[Extracted data entries]

=-=-=-=-=

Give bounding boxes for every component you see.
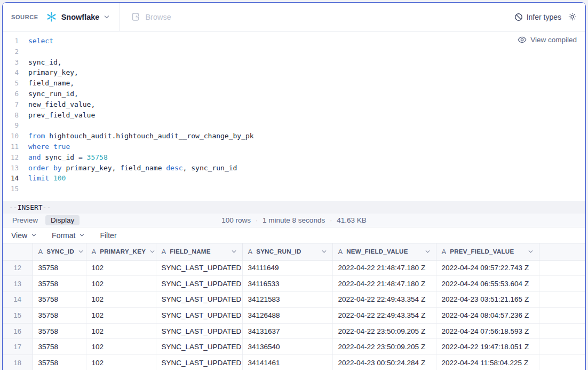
filter-menu-button[interactable]: Filter xyxy=(100,231,116,240)
view-compiled-label: View compiled xyxy=(530,36,577,44)
code-text: new_field_value, xyxy=(19,99,95,110)
cell: 102 xyxy=(86,355,156,370)
browse-button[interactable]: Browse xyxy=(132,12,171,21)
chevron-down-icon[interactable] xyxy=(231,249,237,255)
line-number: 14 xyxy=(3,173,19,184)
code-line[interactable]: 10from hightouch_audit.hightouch_audit__… xyxy=(3,131,585,141)
results-table: ASYNC_IDAPRIMARY_KEYAFIELD_NAMEASYNC_RUN… xyxy=(3,243,585,370)
code-line[interactable]: 2 xyxy=(3,46,585,57)
cell: 35758 xyxy=(33,323,86,339)
table-row: 1635758102SYNC_LAST_UPDATED341316372022-… xyxy=(3,323,585,339)
source-bar-actions: Infer types xyxy=(514,12,577,21)
cell: 34126488 xyxy=(242,308,332,324)
results-tabs-row: Preview Display 100 rows · 1 minute 8 se… xyxy=(3,214,585,227)
code-line[interactable]: 6sync_run_id, xyxy=(3,89,585,99)
cell: 2022-04-23 03:51:21.165 Z xyxy=(436,292,539,308)
code-line[interactable]: 11where true xyxy=(3,141,585,152)
code-line[interactable]: 4primary_key, xyxy=(3,67,585,78)
cell: SYNC_LAST_UPDATED xyxy=(156,292,242,308)
line-number: 8 xyxy=(3,110,19,121)
code-text: order by primary_key, field_name desc, s… xyxy=(19,163,237,174)
filler-header xyxy=(539,243,585,260)
code-text: where true xyxy=(19,141,70,152)
cell: SYNC_LAST_UPDATED xyxy=(156,339,242,355)
code-line[interactable]: 9 xyxy=(3,120,585,131)
code-lines: 1select23sync_id,4primary_key,5field_nam… xyxy=(3,36,585,194)
view-compiled-button[interactable]: View compiled xyxy=(518,36,577,44)
line-number: 9 xyxy=(3,120,19,131)
code-text: prev_field_value xyxy=(19,110,95,121)
chevron-down-icon xyxy=(31,232,37,238)
cell: 2022-04-24 09:57:22.743 Z xyxy=(436,260,539,276)
code-line[interactable]: 13order by primary_key, field_name desc,… xyxy=(3,163,585,174)
line-number: 4 xyxy=(3,67,19,78)
chevron-down-icon xyxy=(104,14,110,20)
code-line[interactable]: 3sync_id, xyxy=(3,57,585,68)
settings-button[interactable] xyxy=(568,12,577,21)
column-header-new_field_value[interactable]: ANEW_FIELD_VALUE xyxy=(332,243,436,260)
filler-cell xyxy=(539,260,585,276)
cell: 35758 xyxy=(33,355,86,370)
source-selector[interactable]: Snowflake xyxy=(46,11,110,22)
code-line[interactable]: 5field_name, xyxy=(3,78,585,89)
menu-label: View xyxy=(11,231,27,240)
code-text: limit 100 xyxy=(19,173,66,184)
code-line[interactable]: 8prev_field_value xyxy=(3,110,585,121)
line-number: 15 xyxy=(3,184,19,194)
cell: SYNC_LAST_UPDATED xyxy=(156,323,242,339)
chevron-down-icon[interactable] xyxy=(321,249,327,255)
column-header-sync_id[interactable]: ASYNC_ID xyxy=(33,243,86,260)
code-line[interactable]: 14limit 100 xyxy=(3,173,585,184)
cell: 102 xyxy=(86,260,156,276)
line-number: 10 xyxy=(3,131,19,141)
line-number: 1 xyxy=(3,36,19,46)
cell: SYNC_LAST_UPDATED xyxy=(156,260,242,276)
column-header-field_name[interactable]: AFIELD_NAME xyxy=(156,243,242,260)
filler-cell xyxy=(539,339,585,355)
code-line[interactable]: 1select xyxy=(3,36,585,46)
chevron-down-icon[interactable] xyxy=(149,249,155,255)
source-label: SOURCE xyxy=(11,14,38,20)
menu-label: Filter xyxy=(100,231,116,240)
code-line[interactable]: 7new_field_value, xyxy=(3,99,585,110)
line-number: 12 xyxy=(3,152,19,163)
tab-display[interactable]: Display xyxy=(45,215,80,225)
cell: 102 xyxy=(86,276,156,292)
cell: 35758 xyxy=(33,276,86,292)
filler-cell xyxy=(539,308,585,324)
chevron-down-icon[interactable] xyxy=(425,249,431,255)
column-header-prev_field_value[interactable]: APREV_FIELD_VALUE xyxy=(436,243,539,260)
chevron-down-icon[interactable] xyxy=(78,249,84,255)
tab-preview[interactable]: Preview xyxy=(7,215,43,225)
source-bar: SOURCE Snowflake xyxy=(3,3,585,32)
format-menu-button[interactable]: Format xyxy=(52,231,85,240)
browse-label: Browse xyxy=(145,13,171,21)
code-text: sync_id, xyxy=(19,57,62,68)
string-type-icon: A xyxy=(338,248,343,256)
menu-label: Format xyxy=(52,231,75,240)
cell: 102 xyxy=(86,292,156,308)
row-number: 13 xyxy=(3,276,33,292)
vim-mode-indicator: --INSERT-- xyxy=(9,203,51,211)
code-line[interactable]: 15 xyxy=(3,184,585,194)
row-number: 15 xyxy=(3,308,33,324)
cell: 2022-04-23 00:50:24.284 Z xyxy=(332,355,436,370)
gear-icon xyxy=(568,12,577,21)
column-header-primary_key[interactable]: APRIMARY_KEY xyxy=(86,243,156,260)
filler-cell xyxy=(539,292,585,308)
dot-separator: · xyxy=(330,217,332,224)
cell: 34116533 xyxy=(242,276,332,292)
column-header-sync_run_id[interactable]: ASYNC_RUN_ID xyxy=(242,243,332,260)
infer-types-button[interactable]: Infer types xyxy=(514,13,561,21)
line-number: 11 xyxy=(3,141,19,152)
chevron-down-icon xyxy=(79,232,85,238)
code-line[interactable]: 12and sync_id = 35758 xyxy=(3,152,585,163)
cell: 35758 xyxy=(33,260,86,276)
filler-cell xyxy=(539,323,585,339)
sql-editor[interactable]: 1select23sync_id,4primary_key,5field_nam… xyxy=(3,32,585,201)
cell: SYNC_LAST_UPDATED xyxy=(156,276,242,292)
source-name: Snowflake xyxy=(61,13,100,21)
table-row: 1535758102SYNC_LAST_UPDATED341264882022-… xyxy=(3,308,585,324)
view-menu-button[interactable]: View xyxy=(11,231,37,240)
chevron-down-icon[interactable] xyxy=(528,249,534,255)
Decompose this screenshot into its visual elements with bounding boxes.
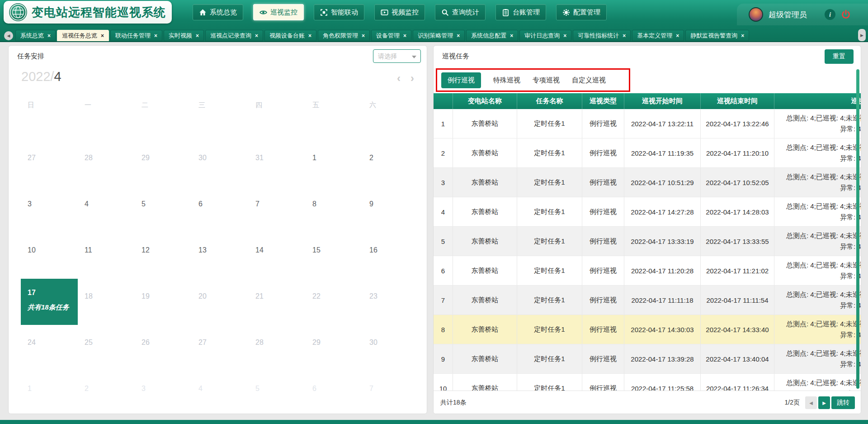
- filter-tab[interactable]: 专项巡视: [533, 76, 560, 85]
- calendar-day[interactable]: 2: [363, 140, 420, 186]
- nav-video-button[interactable]: 视频监控: [374, 4, 425, 20]
- workspace-tab[interactable]: 基本定义管理: [632, 30, 684, 41]
- calendar-day[interactable]: 12: [135, 233, 192, 279]
- calendar-day[interactable]: 27: [192, 325, 249, 371]
- tabs-scroll-left-icon[interactable]: [4, 31, 13, 40]
- calendar-day[interactable]: 17 共有18条任务: [21, 279, 78, 325]
- calendar-day[interactable]: 28: [78, 140, 135, 186]
- nav-ledger-button[interactable]: 台账管理: [495, 4, 546, 20]
- table-row[interactable]: 9 东善桥站 定时任务1 例行巡视 2022-04-17 13:39:28 20…: [434, 344, 861, 374]
- filter-tab[interactable]: 自定义巡视: [572, 76, 606, 85]
- calendar-day[interactable]: 5: [249, 371, 306, 414]
- calendar-day[interactable]: 6: [306, 371, 363, 414]
- table-row[interactable]: 8 东善桥站 定时任务1 例行巡视 2022-04-17 14:30:03 20…: [434, 315, 861, 344]
- workspace-tab[interactable]: 实时视频: [164, 30, 204, 41]
- tab-close-icon[interactable]: [255, 33, 258, 38]
- vertical-scrollbar[interactable]: [856, 69, 859, 389]
- workspace-tab[interactable]: 识别策略管理: [413, 30, 465, 41]
- calendar-day[interactable]: 7: [363, 371, 420, 414]
- workspace-tab[interactable]: 系统信息配置: [466, 30, 518, 41]
- reset-button[interactable]: 重置: [825, 49, 854, 64]
- calendar-day[interactable]: 15: [306, 233, 363, 279]
- tab-close-icon[interactable]: [101, 33, 104, 38]
- calendar-day[interactable]: 3: [21, 186, 78, 233]
- calendar-day[interactable]: 22: [306, 279, 363, 325]
- calendar-next-icon[interactable]: [410, 72, 414, 85]
- filter-tab[interactable]: 例行巡视: [441, 72, 481, 88]
- table-row[interactable]: 6 东善桥站 定时任务1 例行巡视 2022-04-17 11:20:28 20…: [434, 256, 861, 286]
- tab-close-icon[interactable]: [623, 33, 626, 38]
- nav-gear-button[interactable]: 配置管理: [556, 4, 607, 20]
- calendar-day[interactable]: 8: [306, 186, 363, 233]
- calendar-day[interactable]: 7: [249, 186, 306, 233]
- tab-close-icon[interactable]: [741, 33, 744, 38]
- avatar[interactable]: [749, 7, 763, 22]
- next-page-button[interactable]: [818, 396, 830, 409]
- calendar-day[interactable]: 25: [78, 325, 135, 371]
- tab-close-icon[interactable]: [510, 33, 513, 38]
- nav-search-button[interactable]: 查询统计: [435, 4, 486, 20]
- calendar-day[interactable]: 1: [306, 140, 363, 186]
- workspace-tab[interactable]: 设备管理: [371, 30, 411, 41]
- tab-close-icon[interactable]: [308, 33, 311, 38]
- calendar-day[interactable]: 9: [363, 186, 420, 233]
- table-row[interactable]: 3 东善桥站 定时任务1 例行巡视 2022-04-17 10:51:29 20…: [434, 168, 861, 197]
- calendar-day[interactable]: 13: [192, 233, 249, 279]
- tab-close-icon[interactable]: [196, 33, 199, 38]
- tabs-scroll-right-icon[interactable]: [858, 29, 866, 41]
- workspace-tab[interactable]: 静默监视告警查询: [685, 30, 749, 41]
- table-row[interactable]: 7 东善桥站 定时任务1 例行巡视 2022-04-17 11:11:18 20…: [434, 286, 861, 315]
- logout-power-icon[interactable]: [841, 10, 851, 19]
- filter-tab[interactable]: 特殊巡视: [493, 76, 520, 85]
- table-row[interactable]: 10 东善桥站 定时任务1 例行巡视 2022-04-17 11:25:58 2…: [434, 374, 861, 391]
- calendar-day[interactable]: 6: [192, 186, 249, 233]
- calendar-day[interactable]: 20: [192, 279, 249, 325]
- calendar-day[interactable]: 1: [21, 371, 78, 414]
- workspace-tab[interactable]: 联动任务管理: [110, 30, 162, 41]
- table-row[interactable]: 4 东善桥站 定时任务1 例行巡视 2022-04-17 14:27:28 20…: [434, 197, 861, 227]
- nav-eye-button[interactable]: 巡视监控: [253, 4, 304, 20]
- calendar-day[interactable]: 29: [306, 325, 363, 371]
- prev-page-button[interactable]: [805, 396, 817, 409]
- calendar-day[interactable]: 23: [363, 279, 420, 325]
- calendar-day[interactable]: 30: [192, 140, 249, 186]
- workspace-tab[interactable]: 可靠性指标统计: [573, 30, 631, 41]
- station-select[interactable]: 请选择: [373, 49, 421, 63]
- tab-close-icon[interactable]: [47, 33, 51, 38]
- calendar-day[interactable]: 4: [192, 371, 249, 414]
- nav-hub-button[interactable]: 智能联动: [314, 4, 364, 20]
- calendar-day[interactable]: 11: [78, 233, 135, 279]
- workspace-tab[interactable]: 巡视任务总览: [57, 30, 109, 41]
- calendar-day[interactable]: 30: [363, 325, 420, 371]
- tab-close-icon[interactable]: [362, 33, 365, 38]
- tab-close-icon[interactable]: [457, 33, 460, 38]
- calendar-day[interactable]: 19: [135, 279, 192, 325]
- tab-close-icon[interactable]: [676, 33, 679, 38]
- workspace-tab[interactable]: 巡视点记录查询: [205, 30, 263, 41]
- table-row[interactable]: 1 东善桥站 定时任务1 例行巡视 2022-04-17 13:22:11 20…: [434, 109, 861, 138]
- calendar-day[interactable]: 24: [21, 325, 78, 371]
- table-row[interactable]: 5 东善桥站 定时任务1 例行巡视 2022-04-17 13:33:19 20…: [434, 227, 861, 256]
- calendar-day[interactable]: 21: [249, 279, 306, 325]
- calendar-day[interactable]: 31: [249, 140, 306, 186]
- workspace-tab[interactable]: 角色权限管理: [318, 30, 370, 41]
- tab-close-icon[interactable]: [154, 33, 157, 38]
- calendar-day[interactable]: 5: [135, 186, 192, 233]
- workspace-tab[interactable]: 系统总览: [15, 30, 56, 41]
- calendar-day[interactable]: 4: [78, 186, 135, 233]
- calendar-day[interactable]: 28: [249, 325, 306, 371]
- tab-close-icon[interactable]: [563, 33, 566, 38]
- jump-page-button[interactable]: 跳转: [831, 396, 855, 409]
- calendar-day[interactable]: 29: [135, 140, 192, 186]
- calendar-day[interactable]: 16: [363, 233, 420, 279]
- calendar-day[interactable]: 18: [78, 279, 135, 325]
- calendar-day[interactable]: 2: [78, 371, 135, 414]
- calendar-day[interactable]: 3: [135, 371, 192, 414]
- table-row[interactable]: 2 东善桥站 定时任务1 例行巡视 2022-04-17 11:19:35 20…: [434, 138, 861, 168]
- nav-home-button[interactable]: 系统总览: [193, 4, 243, 20]
- workspace-tab[interactable]: 审计日志查询: [519, 30, 571, 41]
- tab-close-icon[interactable]: [403, 33, 406, 38]
- workspace-tab[interactable]: 视频设备台账: [264, 30, 316, 41]
- calendar-day[interactable]: 14: [249, 233, 306, 279]
- calendar-day[interactable]: 26: [135, 325, 192, 371]
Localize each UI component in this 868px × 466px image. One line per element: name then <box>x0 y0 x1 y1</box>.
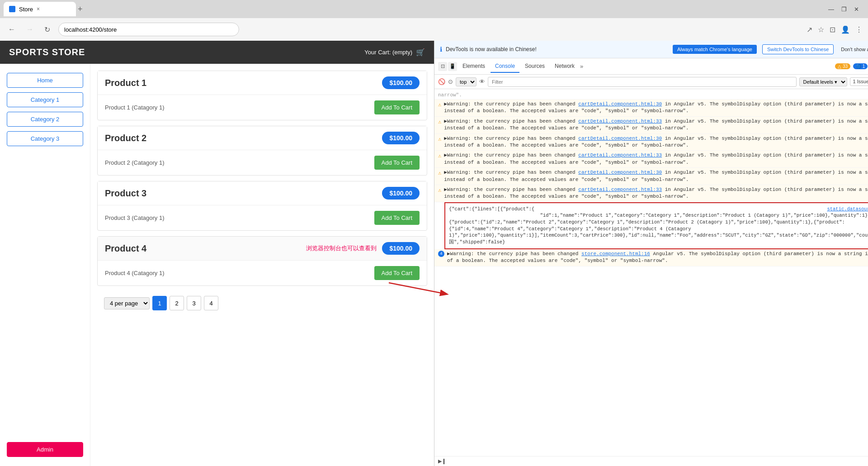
address-input[interactable] <box>58 23 239 36</box>
page-1-button[interactable]: 1 <box>152 296 167 310</box>
minimize-button[interactable]: — <box>828 6 834 13</box>
product-2-desc: Product 2 (Catagory 1) <box>105 159 165 166</box>
product-card-2: Product 2 $100.00 Product 2 (Catagory 1)… <box>97 126 427 176</box>
per-page-select[interactable]: 4 per page 8 per page <box>104 297 150 309</box>
cast-icon[interactable]: ↗ <box>807 25 812 34</box>
product-1-price: $100.00 <box>382 76 420 89</box>
eye-icon[interactable]: 👁 <box>479 78 485 85</box>
tab-favicon <box>9 6 15 12</box>
forward-button[interactable]: → <box>24 24 36 35</box>
console-bottom: ▶ <box>434 456 868 466</box>
warn-text-3: ▶Warning: the currency pipe has been cha… <box>444 135 868 149</box>
product-card-1: Product 1 $100.00 Product 1 (Catagory 1)… <box>97 71 427 120</box>
product-4-desc: Product 4 (Catagory 1) <box>105 270 165 276</box>
refresh-button[interactable]: ↻ <box>42 24 53 36</box>
store-header: SPORTS STORE Your Cart: (empty) 🛒 <box>0 41 434 64</box>
warn-icon-6: ⚠ <box>438 187 441 194</box>
warn-icon-4: ⚠ <box>438 152 441 159</box>
warn-text-2: ▶Warning: the currency pipe has been cha… <box>444 118 868 132</box>
profile-icon[interactable]: 👤 <box>841 25 850 34</box>
tab-close-icon[interactable]: × <box>37 6 40 12</box>
active-tab[interactable]: Store × <box>4 2 76 16</box>
tab-search-icon[interactable]: ⊡ <box>830 25 835 34</box>
cart-icon[interactable]: 🛒 <box>416 48 425 57</box>
console-filter-input[interactable] <box>488 77 797 87</box>
product-2-name: Product 2 <box>105 133 146 143</box>
product-4-annotation: 浏览器控制台也可以查看到 <box>306 244 377 252</box>
back-button[interactable]: ← <box>5 24 18 35</box>
tab-title: Store <box>19 6 33 13</box>
devtools-badges: △ 33 🔵 1 ⚙ ⋮ ✕ <box>835 63 868 70</box>
warning-count-badge[interactable]: △ 33 <box>835 63 850 69</box>
top-context-select[interactable]: top <box>456 77 476 86</box>
console-warning-6: ⚠ ▶Warning: the currency pipe has been c… <box>434 185 868 202</box>
devtools-tabs: ⊡ 📱 Elements Console Sources Network » △… <box>434 58 868 75</box>
sidebar: Home Category 1 Category 2 Category 3 Ad… <box>0 64 90 466</box>
maximize-button[interactable]: ❐ <box>841 6 847 13</box>
console-clear-icon[interactable]: 🚫 <box>438 78 445 85</box>
add-to-cart-4[interactable]: Add To Cart <box>374 266 420 280</box>
page-3-button[interactable]: 3 <box>187 296 201 310</box>
tab-console[interactable]: Console <box>491 60 519 73</box>
address-right-icons: ↗ ☆ ⊡ 👤 ⋮ <box>807 25 863 34</box>
page-4-button[interactable]: 4 <box>204 296 218 310</box>
sidebar-item-home[interactable]: Home <box>7 73 83 88</box>
product-1-name: Product 1 <box>105 78 146 88</box>
warn-text-1: ▶Warning: the currency pipe has been cha… <box>444 101 868 115</box>
products-area: Product 1 $100.00 Product 1 (Catagory 1)… <box>90 64 434 466</box>
browser-chrome: Store × + — ❐ ✕ ← → ↻ ↗ ☆ ⊡ 👤 ⋮ <box>0 0 868 41</box>
store-body: Home Category 1 Category 2 Category 3 Ad… <box>0 64 434 466</box>
sidebar-item-category1[interactable]: Category 1 <box>7 92 83 107</box>
info-count-badge[interactable]: 🔵 1 <box>853 63 868 69</box>
product-1-desc: Product 1 (Catagory 1) <box>105 104 165 111</box>
console-prompt-icon: ▶ <box>438 458 442 464</box>
menu-icon[interactable]: ⋮ <box>855 25 863 34</box>
add-to-cart-1[interactable]: Add To Cart <box>374 100 420 114</box>
console-warning-3: ⚠ ▶Warning: the currency pipe has been c… <box>434 134 868 151</box>
log-level-select[interactable]: Default levels ▾ <box>799 77 847 86</box>
warn-icon-2: ⚠ <box>438 119 441 125</box>
page-2-button[interactable]: 2 <box>170 296 184 310</box>
warn-icon-1: ⚠ <box>438 101 441 108</box>
add-to-cart-3[interactable]: Add To Cart <box>374 211 420 225</box>
tab-elements[interactable]: Elements <box>458 60 490 73</box>
console-cursor[interactable] <box>443 459 444 464</box>
window-controls: — ❐ ✕ <box>828 6 864 13</box>
dont-show-again-link[interactable]: Don't show again <box>841 47 868 52</box>
add-to-cart-2[interactable]: Add To Cart <box>374 156 420 170</box>
tab-network[interactable]: Network <box>550 60 579 73</box>
bookmark-icon[interactable]: ☆ <box>818 25 824 34</box>
switch-chinese-button[interactable]: Switch DevTools to Chinese <box>762 44 834 54</box>
more-tabs-icon[interactable]: » <box>580 63 583 70</box>
pagination: 4 per page 8 per page 1 2 3 4 <box>97 291 427 315</box>
sidebar-item-category3[interactable]: Category 3 <box>7 131 83 146</box>
devtools-inspect-icon[interactable]: ⊡ <box>438 62 447 71</box>
issue-badge[interactable]: 1 Issue: 🔵 1 <box>850 77 868 86</box>
warn-icon-5: ⚠ <box>438 170 441 176</box>
store-title: SPORTS STORE <box>9 47 85 57</box>
match-language-button[interactable]: Always match Chrome's language <box>673 45 757 54</box>
tab-bar: Store × + — ❐ ✕ <box>0 0 868 18</box>
tab-sources[interactable]: Sources <box>520 60 549 73</box>
console-scroll-hint: narrow". <box>434 91 868 100</box>
warn-text-5: ▶Warning: the currency pipe has been cha… <box>444 169 868 183</box>
sidebar-item-category2[interactable]: Category 2 <box>7 112 83 127</box>
console-last-warning: 4 ▶Warning: the currency pipe has been c… <box>434 249 868 266</box>
console-warning-4: ⚠ ▶Warning: the currency pipe has been c… <box>434 151 868 168</box>
issue-text: 1 Issue: 🔵 1 <box>853 79 868 85</box>
console-filter-icon[interactable]: ⊙ <box>448 78 453 85</box>
data-link[interactable]: static.datasource.ts:31 <box>827 206 868 213</box>
admin-button[interactable]: Admin <box>7 442 83 457</box>
warn-icon-3: ⚠ <box>438 136 441 143</box>
console-warning-5: ⚠ ▶Warning: the currency pipe has been c… <box>434 168 868 185</box>
console-output[interactable]: narrow". ⚠ ▶Warning: the currency pipe h… <box>434 89 868 456</box>
product-2-price: $100.00 <box>382 132 420 144</box>
product-card-4: Product 4 浏览器控制台也可以查看到 $100.00 Product 4… <box>97 236 427 286</box>
console-data-output: static.datasource.ts:31 {"cart":{"lines"… <box>434 202 868 249</box>
close-button[interactable]: ✕ <box>854 6 859 13</box>
new-tab-button[interactable]: + <box>78 5 83 14</box>
store-section: SPORTS STORE Your Cart: (empty) 🛒 Home C… <box>0 41 434 466</box>
devtools-device-icon[interactable]: 📱 <box>448 62 457 71</box>
product-4-price: $100.00 <box>382 242 420 255</box>
warn-text-6: ▶Warning: the currency pipe has been cha… <box>444 186 868 200</box>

=-=-=-=-=

Return a copy of each line in the records above that has "number" in it.

→ **Answer section**
line-number: 14 xyxy=(3,173,19,184)
line-number: 8 xyxy=(3,110,19,121)
line-number: 9 xyxy=(3,120,19,131)
line-number: 4 xyxy=(3,67,19,78)
line-number: 15 xyxy=(3,184,19,194)
line-number: 10 xyxy=(3,131,19,141)
line-number: 1 xyxy=(3,36,19,46)
line-number: 12 xyxy=(3,152,19,163)
row-number: 13 xyxy=(3,276,33,292)
row-number: 15 xyxy=(3,308,33,324)
line-number: 11 xyxy=(3,141,19,152)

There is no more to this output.